Secondly, and perhaps more importantly, you need to do what is done all too infrequently in companies—make your data available to your managers, who can spot issues. Great reporting will catch a lot of issues before they bloom into major problems. All too often companies use their ERP and order entry systems just to process orders, monitor stock levels, and similar daily tasks. That’s not going to catch problems. Better to put the effort and work into generating on demand reports for managers, so they can follow what’s going on. Who is most likely to catch an issue like orders for a marketing campaign not being processed?--The marketing manager who dreamed up the program, that’s who. The order entry person won’t notice, and in fact might have the orders piled up on a desk pending finding out how to process the orders. Prevent those sorts of issues by making information available to responsible managers.

So what about Knight Capital—how could that have been prevented? I don't know exactly what happened, but my educated guess is that they did in fact test the new software extensively, but installed it improperly, leaving the much lamented "one line of code" from the old system still in the live environment. The only hope to catch this type of error, other than not making it in the first place, is to run parallel, something which is both expensive and time consuming, so generally skipped. Of course, with hindsight it should have been done, but it’s the old problem that was pointed out in N. N. Taleb’s book, The Black Swan—“heroes” are people who clean up after the mess has been made. The other heroes, those who prevent such occurrences, are often vilified rather than honored, because since they prevent the problem, it doesn’t happen, so all the time and money spent on prevention looks wasted.
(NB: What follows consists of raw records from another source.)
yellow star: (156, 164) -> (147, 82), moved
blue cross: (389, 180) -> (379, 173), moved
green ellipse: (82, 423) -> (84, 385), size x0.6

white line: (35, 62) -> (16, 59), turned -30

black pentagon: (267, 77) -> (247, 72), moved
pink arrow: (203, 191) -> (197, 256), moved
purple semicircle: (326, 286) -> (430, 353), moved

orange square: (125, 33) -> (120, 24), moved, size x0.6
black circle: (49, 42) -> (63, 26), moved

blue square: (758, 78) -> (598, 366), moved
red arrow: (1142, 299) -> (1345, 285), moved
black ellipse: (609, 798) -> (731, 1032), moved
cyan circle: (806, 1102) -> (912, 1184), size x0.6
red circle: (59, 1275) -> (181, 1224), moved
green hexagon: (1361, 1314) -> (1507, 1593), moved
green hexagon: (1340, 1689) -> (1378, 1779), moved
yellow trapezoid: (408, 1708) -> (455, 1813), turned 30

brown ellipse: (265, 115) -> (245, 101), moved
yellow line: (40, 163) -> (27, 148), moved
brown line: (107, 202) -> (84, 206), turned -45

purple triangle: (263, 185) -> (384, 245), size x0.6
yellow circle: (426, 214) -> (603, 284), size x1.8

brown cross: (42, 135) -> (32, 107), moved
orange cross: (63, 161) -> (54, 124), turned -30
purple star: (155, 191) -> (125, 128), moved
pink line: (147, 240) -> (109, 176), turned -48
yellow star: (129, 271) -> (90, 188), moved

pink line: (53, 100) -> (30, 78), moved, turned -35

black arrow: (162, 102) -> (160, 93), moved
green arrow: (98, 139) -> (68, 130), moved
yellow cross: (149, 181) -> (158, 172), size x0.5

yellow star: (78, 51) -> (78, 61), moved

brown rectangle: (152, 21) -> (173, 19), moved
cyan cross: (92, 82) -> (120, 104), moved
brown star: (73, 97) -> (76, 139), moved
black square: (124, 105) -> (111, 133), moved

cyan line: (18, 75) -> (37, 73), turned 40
This is why IT is sometimes a thankless job……but if you’re in a situation where nearly half a billion dollars can be lost in less than an hour, don’t allow yourself to be rushed and run parallel.  

IT is becoming more and more complex, but keep it as simple as you can—if no one knows what the system is doing, it’s a lot harder to catch problems. Avoid the trap of simply installing software and figuring it knows best. You, as managers and employees, need to know what software is doing and how it is working. Otherwise, you won’t know if it’s working properly or not until it’s too late.